*** Opening SUPPLIED DATA ***

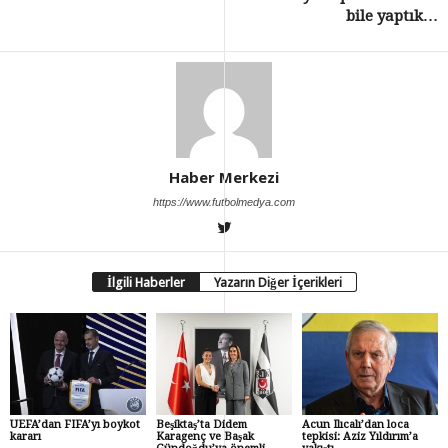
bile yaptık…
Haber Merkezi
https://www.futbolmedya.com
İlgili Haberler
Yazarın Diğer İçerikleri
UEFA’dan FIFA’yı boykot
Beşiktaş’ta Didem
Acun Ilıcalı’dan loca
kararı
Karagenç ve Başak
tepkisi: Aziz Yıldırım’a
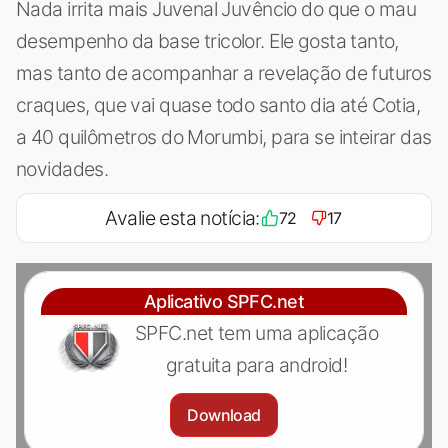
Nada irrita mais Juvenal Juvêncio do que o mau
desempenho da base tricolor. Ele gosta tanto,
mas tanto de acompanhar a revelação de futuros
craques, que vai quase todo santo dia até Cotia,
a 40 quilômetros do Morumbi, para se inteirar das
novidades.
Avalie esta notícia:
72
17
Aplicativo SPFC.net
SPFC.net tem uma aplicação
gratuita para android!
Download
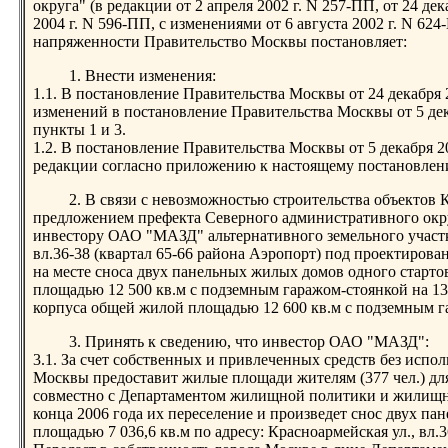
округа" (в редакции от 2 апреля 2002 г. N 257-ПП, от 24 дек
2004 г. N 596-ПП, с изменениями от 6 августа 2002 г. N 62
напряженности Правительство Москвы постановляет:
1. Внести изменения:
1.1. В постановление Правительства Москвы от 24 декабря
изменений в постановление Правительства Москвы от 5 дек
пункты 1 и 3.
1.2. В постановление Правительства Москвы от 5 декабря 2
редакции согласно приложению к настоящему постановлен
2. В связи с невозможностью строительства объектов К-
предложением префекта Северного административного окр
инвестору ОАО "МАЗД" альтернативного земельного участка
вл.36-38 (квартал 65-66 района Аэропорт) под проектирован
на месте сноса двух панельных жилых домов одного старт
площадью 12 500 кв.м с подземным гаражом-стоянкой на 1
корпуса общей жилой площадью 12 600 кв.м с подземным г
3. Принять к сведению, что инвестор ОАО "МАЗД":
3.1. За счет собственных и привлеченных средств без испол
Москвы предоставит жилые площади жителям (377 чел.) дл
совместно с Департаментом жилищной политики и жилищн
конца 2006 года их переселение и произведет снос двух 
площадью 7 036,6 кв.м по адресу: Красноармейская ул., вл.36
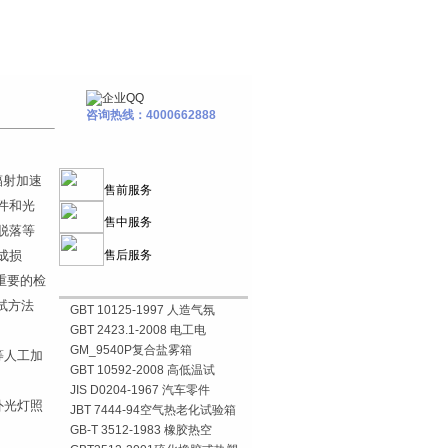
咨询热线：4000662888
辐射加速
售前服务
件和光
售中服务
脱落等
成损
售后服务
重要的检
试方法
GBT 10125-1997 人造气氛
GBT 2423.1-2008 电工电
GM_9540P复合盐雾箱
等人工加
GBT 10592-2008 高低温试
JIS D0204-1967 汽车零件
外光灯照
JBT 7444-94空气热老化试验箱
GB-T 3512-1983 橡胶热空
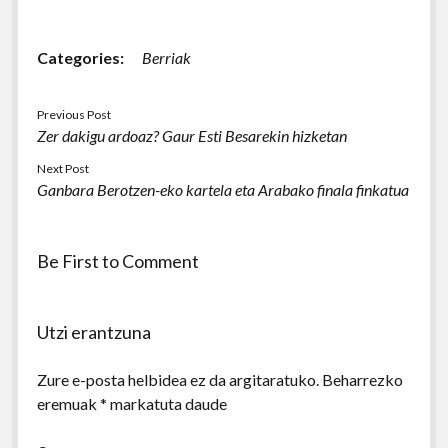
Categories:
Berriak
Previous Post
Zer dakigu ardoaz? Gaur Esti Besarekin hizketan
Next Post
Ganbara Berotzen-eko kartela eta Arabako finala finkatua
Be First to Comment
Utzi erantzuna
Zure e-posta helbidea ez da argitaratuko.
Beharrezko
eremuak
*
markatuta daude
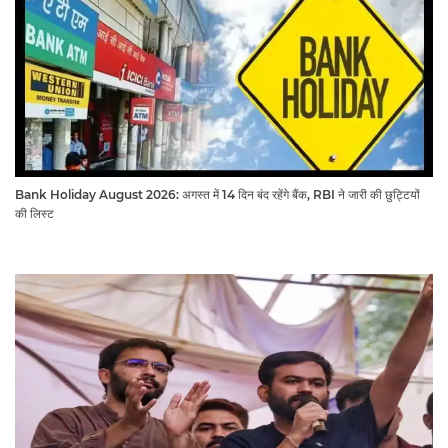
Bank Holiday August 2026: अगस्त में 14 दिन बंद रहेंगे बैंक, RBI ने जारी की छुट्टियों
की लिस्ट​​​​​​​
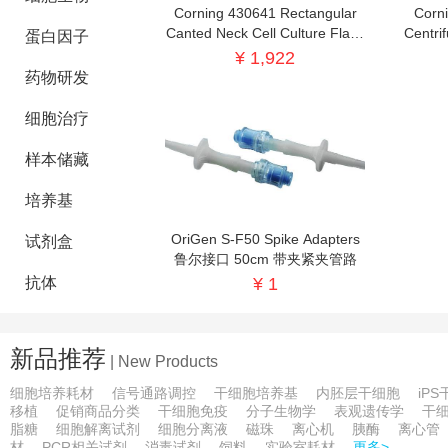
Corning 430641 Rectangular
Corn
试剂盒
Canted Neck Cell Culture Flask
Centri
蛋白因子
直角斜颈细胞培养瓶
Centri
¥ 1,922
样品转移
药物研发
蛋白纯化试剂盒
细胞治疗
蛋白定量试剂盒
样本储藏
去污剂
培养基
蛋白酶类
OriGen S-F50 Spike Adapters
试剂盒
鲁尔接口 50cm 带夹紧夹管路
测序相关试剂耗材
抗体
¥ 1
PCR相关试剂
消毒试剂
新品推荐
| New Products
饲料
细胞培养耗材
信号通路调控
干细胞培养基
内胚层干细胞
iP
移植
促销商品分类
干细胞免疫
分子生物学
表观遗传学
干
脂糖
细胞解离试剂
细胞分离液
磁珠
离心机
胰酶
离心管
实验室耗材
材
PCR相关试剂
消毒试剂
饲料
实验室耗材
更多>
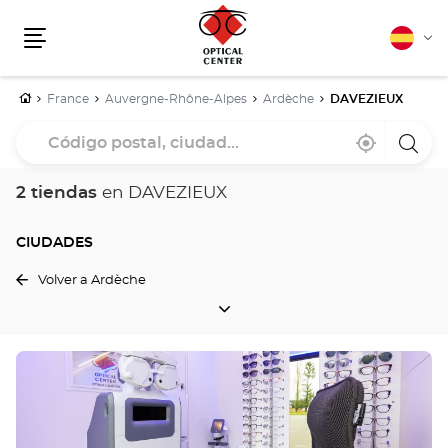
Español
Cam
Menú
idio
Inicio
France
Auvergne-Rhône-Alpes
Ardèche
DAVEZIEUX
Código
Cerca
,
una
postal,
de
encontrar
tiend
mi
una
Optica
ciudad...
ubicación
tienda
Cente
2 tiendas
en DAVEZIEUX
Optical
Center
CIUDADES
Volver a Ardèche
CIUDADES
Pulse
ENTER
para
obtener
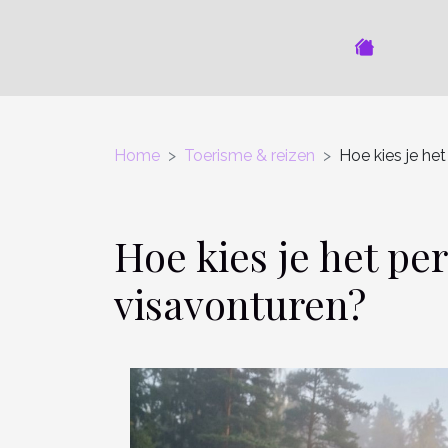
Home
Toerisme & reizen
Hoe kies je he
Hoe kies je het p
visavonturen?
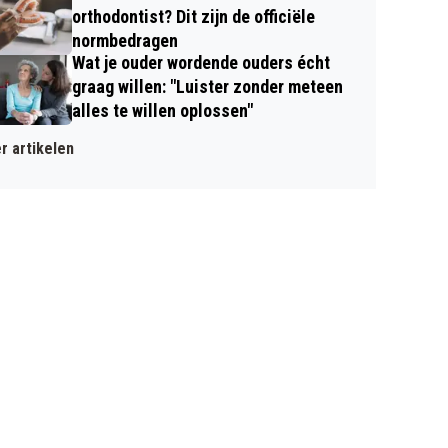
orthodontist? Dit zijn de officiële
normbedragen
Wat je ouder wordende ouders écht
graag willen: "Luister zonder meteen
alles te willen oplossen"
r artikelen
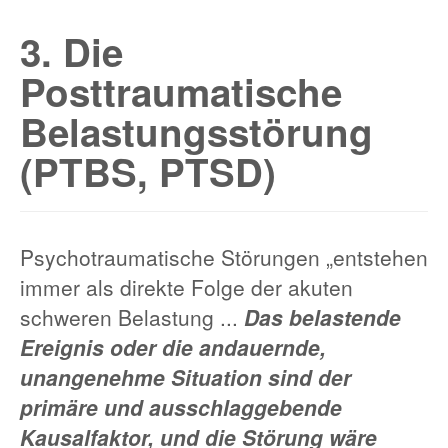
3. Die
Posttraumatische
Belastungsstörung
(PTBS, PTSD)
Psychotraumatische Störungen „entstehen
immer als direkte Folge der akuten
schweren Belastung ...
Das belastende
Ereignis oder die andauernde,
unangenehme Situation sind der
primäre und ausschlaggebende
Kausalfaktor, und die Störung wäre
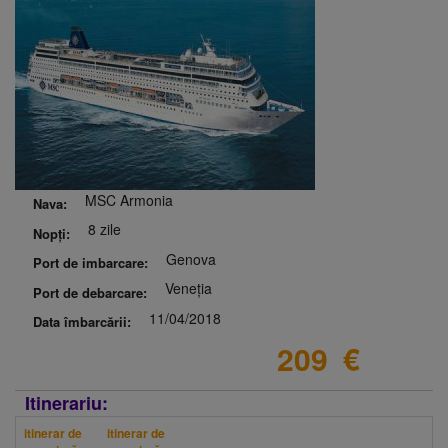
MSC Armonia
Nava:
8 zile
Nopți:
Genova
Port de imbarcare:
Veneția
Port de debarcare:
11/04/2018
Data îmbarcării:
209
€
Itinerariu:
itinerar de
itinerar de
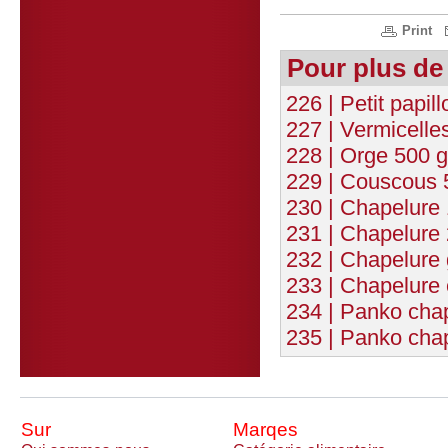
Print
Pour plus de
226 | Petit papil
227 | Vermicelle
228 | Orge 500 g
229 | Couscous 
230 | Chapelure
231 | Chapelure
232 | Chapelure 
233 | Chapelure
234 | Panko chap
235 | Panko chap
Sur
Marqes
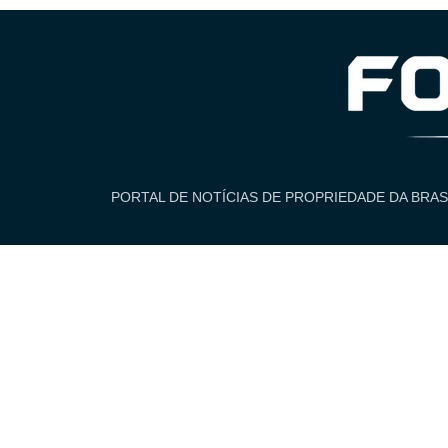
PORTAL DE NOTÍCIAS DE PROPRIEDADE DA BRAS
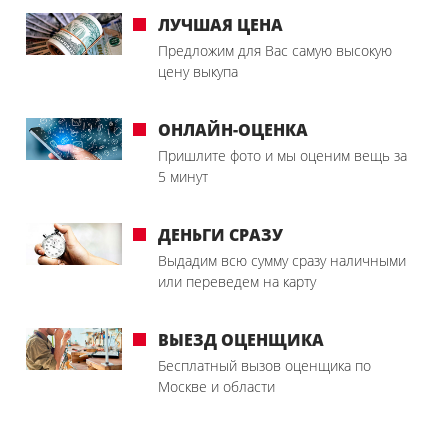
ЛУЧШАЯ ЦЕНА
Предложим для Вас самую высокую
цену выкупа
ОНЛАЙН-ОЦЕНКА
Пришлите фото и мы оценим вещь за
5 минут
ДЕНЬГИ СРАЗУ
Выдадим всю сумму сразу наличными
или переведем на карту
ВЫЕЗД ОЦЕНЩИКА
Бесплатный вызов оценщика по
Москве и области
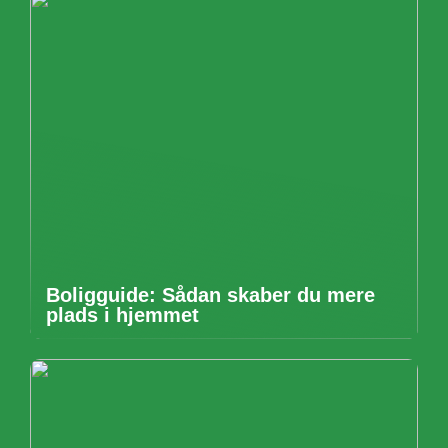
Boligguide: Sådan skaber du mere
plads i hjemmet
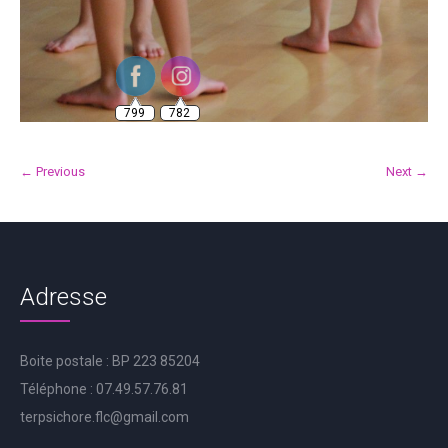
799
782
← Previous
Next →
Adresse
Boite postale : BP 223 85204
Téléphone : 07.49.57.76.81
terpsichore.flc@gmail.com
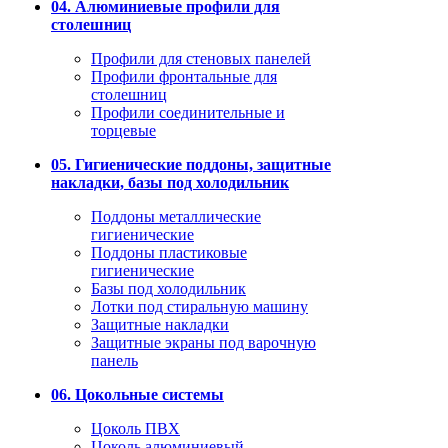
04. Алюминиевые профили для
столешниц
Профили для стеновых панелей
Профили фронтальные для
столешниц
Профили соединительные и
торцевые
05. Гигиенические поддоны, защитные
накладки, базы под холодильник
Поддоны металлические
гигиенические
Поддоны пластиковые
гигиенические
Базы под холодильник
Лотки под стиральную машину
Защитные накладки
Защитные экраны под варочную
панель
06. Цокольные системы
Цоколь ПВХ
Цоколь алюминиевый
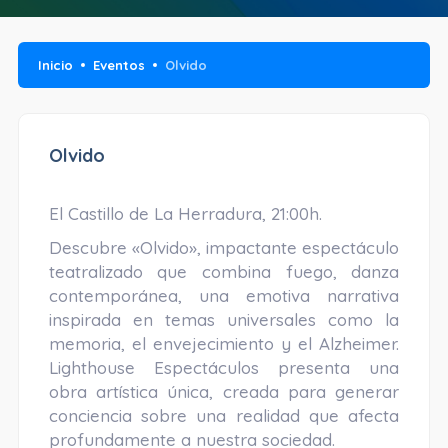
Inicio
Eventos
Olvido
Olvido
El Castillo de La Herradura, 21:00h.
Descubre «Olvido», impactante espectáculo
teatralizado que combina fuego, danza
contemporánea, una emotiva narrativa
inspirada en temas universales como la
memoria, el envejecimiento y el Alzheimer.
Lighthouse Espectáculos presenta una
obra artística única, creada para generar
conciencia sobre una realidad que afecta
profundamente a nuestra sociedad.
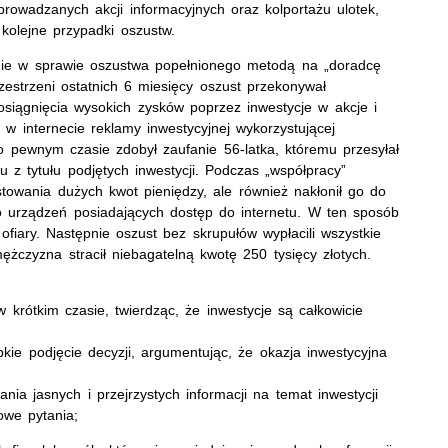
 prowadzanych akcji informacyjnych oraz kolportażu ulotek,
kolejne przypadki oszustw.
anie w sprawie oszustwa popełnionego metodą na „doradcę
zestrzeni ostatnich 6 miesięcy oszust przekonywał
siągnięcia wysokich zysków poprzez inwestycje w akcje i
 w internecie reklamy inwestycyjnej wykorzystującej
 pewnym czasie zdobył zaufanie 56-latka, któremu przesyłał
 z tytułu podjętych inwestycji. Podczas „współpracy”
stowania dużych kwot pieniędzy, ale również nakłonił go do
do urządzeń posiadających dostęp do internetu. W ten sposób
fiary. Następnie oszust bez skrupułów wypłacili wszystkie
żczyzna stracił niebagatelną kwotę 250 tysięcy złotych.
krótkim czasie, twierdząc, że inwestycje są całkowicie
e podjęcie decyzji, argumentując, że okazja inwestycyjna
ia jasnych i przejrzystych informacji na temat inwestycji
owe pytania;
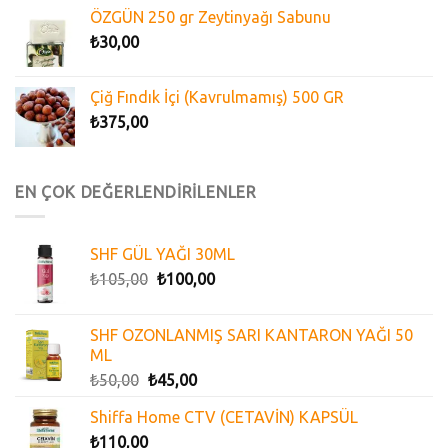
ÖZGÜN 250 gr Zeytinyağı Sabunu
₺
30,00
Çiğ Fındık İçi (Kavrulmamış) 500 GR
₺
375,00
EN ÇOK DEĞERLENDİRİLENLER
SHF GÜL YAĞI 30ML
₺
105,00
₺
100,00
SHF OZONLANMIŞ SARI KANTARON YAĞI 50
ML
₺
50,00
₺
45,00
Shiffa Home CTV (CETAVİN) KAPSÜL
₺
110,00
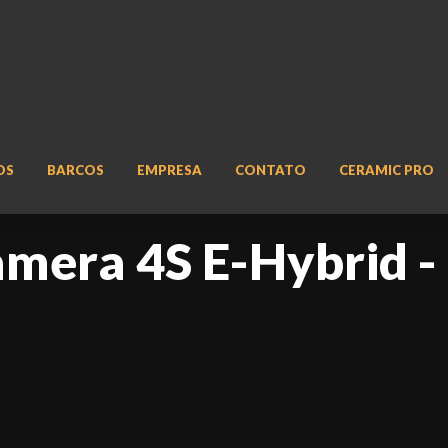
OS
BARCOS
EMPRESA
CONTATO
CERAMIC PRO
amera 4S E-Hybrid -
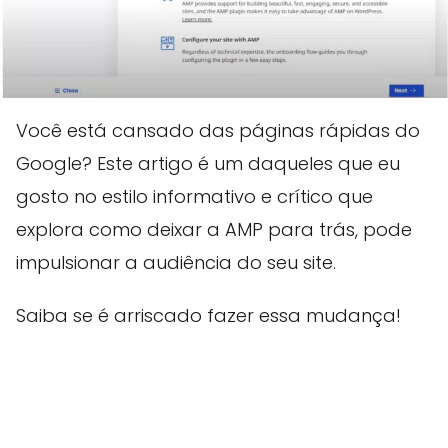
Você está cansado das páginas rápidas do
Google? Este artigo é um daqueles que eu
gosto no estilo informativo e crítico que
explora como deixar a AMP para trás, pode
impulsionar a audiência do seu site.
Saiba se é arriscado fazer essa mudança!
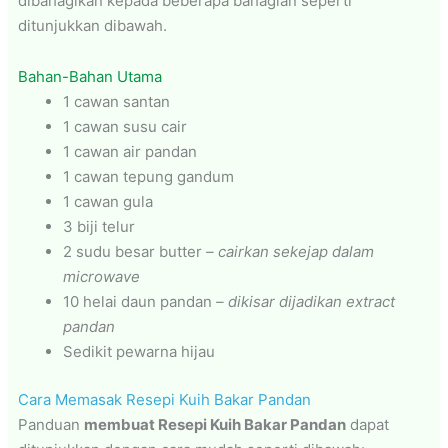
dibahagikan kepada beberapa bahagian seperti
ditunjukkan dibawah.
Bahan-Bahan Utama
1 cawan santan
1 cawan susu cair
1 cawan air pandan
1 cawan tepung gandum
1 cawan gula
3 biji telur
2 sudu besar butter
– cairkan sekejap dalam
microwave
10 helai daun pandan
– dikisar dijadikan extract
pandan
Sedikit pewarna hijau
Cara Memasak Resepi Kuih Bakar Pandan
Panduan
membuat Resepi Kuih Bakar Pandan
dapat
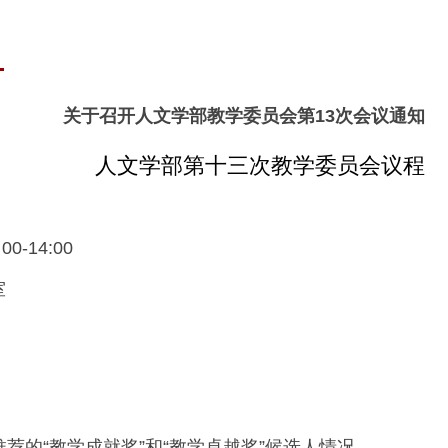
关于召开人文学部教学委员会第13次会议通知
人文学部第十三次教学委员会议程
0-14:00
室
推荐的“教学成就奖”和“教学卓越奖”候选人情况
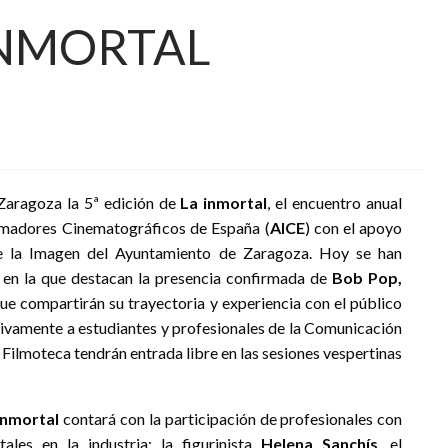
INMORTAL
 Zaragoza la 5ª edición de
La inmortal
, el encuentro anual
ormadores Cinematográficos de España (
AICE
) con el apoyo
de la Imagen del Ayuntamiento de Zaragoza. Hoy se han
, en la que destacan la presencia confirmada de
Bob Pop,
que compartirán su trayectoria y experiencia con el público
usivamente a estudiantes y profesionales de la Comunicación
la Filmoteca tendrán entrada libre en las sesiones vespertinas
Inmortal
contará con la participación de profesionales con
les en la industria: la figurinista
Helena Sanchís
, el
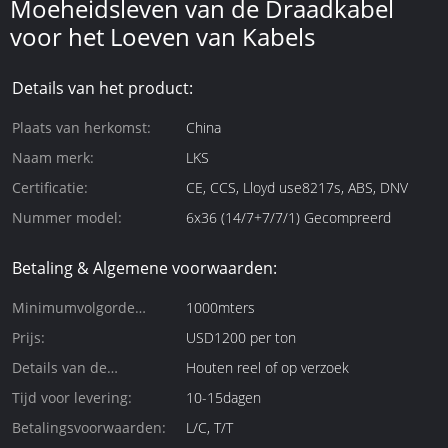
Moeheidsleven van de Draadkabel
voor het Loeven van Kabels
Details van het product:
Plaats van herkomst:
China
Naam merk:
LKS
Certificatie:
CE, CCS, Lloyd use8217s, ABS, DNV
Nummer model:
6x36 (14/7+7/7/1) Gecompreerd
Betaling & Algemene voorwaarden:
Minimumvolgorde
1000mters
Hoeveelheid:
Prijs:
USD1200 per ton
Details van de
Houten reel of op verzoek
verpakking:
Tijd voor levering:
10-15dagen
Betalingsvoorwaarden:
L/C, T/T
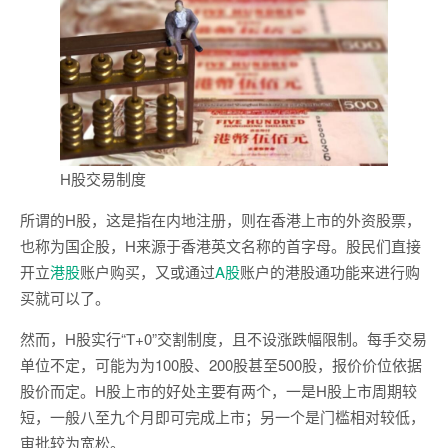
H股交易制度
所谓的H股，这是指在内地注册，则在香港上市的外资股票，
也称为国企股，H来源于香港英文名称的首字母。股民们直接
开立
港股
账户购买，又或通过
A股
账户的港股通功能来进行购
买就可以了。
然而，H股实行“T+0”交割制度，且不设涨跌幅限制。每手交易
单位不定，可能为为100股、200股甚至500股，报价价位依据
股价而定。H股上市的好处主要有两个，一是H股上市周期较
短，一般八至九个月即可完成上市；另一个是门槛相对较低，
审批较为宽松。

*** Closing SUPPLIED DATA ***

**EXERCISE:** When you reach the line that has "Nada irrita mais" in the data above, start repeating lines exactly, and stop after the line that has "2004 г. N 596-ПП, с"; pictures stay out.

**RESULT OF THIS TASK:**
Nada irrita mais Juvenal Juvêncio do que o mau
desempenho da base tricolor. Ele gosta tanto,
mas tanto de acompanhar a revelação de futuros
craques, que vai quase todo santo dia até Cotia,
a 40 quilômetros do Morumbi, para se inteirar das
novidades.
Avalie esta notícia:
72
17
Aplicativo SPFC.net
SPFC.net tem uma aplicação
gratuita para android!
Download
округа" (в редакции от 2 апреля 2002 г. N 257-ПП, от 24 дек
2004 г. N 596-ПП, с изменениями от 6 августа 2002 г. N 62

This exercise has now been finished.